Saved data entries:
==================================================
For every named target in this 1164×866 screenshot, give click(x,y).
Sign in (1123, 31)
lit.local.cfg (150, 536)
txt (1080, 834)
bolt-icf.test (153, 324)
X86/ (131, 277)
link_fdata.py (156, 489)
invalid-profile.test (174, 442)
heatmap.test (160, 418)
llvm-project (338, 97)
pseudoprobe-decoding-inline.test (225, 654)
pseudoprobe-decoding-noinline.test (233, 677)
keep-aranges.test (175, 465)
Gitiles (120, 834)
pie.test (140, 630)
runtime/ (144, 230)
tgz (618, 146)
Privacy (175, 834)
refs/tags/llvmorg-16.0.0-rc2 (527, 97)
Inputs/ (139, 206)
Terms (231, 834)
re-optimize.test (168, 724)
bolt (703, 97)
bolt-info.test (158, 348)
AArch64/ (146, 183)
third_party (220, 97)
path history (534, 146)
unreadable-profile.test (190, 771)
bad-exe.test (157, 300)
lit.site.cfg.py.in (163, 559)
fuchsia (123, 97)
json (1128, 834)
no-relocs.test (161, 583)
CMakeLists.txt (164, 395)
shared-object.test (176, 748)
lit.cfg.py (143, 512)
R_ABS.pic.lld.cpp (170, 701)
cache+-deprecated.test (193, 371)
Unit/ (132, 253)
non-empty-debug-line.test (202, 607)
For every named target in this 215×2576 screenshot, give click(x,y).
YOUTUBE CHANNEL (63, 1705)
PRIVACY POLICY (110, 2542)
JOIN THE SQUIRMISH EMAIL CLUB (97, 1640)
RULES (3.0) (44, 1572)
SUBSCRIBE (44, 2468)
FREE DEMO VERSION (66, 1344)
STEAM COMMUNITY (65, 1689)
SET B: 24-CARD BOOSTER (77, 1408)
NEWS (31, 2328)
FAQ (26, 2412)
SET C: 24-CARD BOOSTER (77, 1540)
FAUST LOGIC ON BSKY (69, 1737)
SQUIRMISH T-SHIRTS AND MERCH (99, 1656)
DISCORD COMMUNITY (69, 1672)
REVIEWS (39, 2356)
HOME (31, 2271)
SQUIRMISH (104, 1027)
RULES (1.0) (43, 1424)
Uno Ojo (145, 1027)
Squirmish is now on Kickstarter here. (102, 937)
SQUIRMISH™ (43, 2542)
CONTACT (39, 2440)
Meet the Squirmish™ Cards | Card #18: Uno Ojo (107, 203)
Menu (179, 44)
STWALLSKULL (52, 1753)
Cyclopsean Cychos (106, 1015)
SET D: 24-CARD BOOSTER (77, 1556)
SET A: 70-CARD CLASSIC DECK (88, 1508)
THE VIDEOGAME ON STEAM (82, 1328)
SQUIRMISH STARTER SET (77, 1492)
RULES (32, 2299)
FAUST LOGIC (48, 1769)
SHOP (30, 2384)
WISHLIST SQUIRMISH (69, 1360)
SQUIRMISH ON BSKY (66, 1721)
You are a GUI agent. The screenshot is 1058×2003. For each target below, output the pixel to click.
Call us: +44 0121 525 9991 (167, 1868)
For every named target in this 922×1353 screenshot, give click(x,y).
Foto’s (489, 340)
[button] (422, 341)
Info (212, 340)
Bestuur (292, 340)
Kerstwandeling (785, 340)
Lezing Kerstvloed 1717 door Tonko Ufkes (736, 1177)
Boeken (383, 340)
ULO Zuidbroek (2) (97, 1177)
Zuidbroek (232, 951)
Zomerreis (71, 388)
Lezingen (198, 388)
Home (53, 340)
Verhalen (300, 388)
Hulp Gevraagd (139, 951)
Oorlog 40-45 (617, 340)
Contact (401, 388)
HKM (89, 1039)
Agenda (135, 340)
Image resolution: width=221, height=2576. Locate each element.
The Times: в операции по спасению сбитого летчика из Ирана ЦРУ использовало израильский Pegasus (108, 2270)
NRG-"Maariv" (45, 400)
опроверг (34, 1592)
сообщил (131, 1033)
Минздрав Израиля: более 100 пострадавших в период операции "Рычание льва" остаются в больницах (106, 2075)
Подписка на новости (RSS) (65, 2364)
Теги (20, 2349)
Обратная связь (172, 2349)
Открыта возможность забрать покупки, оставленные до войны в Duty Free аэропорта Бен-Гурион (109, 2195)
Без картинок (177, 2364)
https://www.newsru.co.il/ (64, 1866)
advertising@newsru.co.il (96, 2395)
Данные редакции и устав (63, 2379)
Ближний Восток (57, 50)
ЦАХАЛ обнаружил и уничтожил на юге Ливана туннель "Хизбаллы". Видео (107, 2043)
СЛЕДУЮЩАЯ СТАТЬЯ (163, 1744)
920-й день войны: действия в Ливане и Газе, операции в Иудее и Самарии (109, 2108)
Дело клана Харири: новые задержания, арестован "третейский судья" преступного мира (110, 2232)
==================================================
Action item: Say the number of data lines holding "decoding", without any other words.

Answer section: 2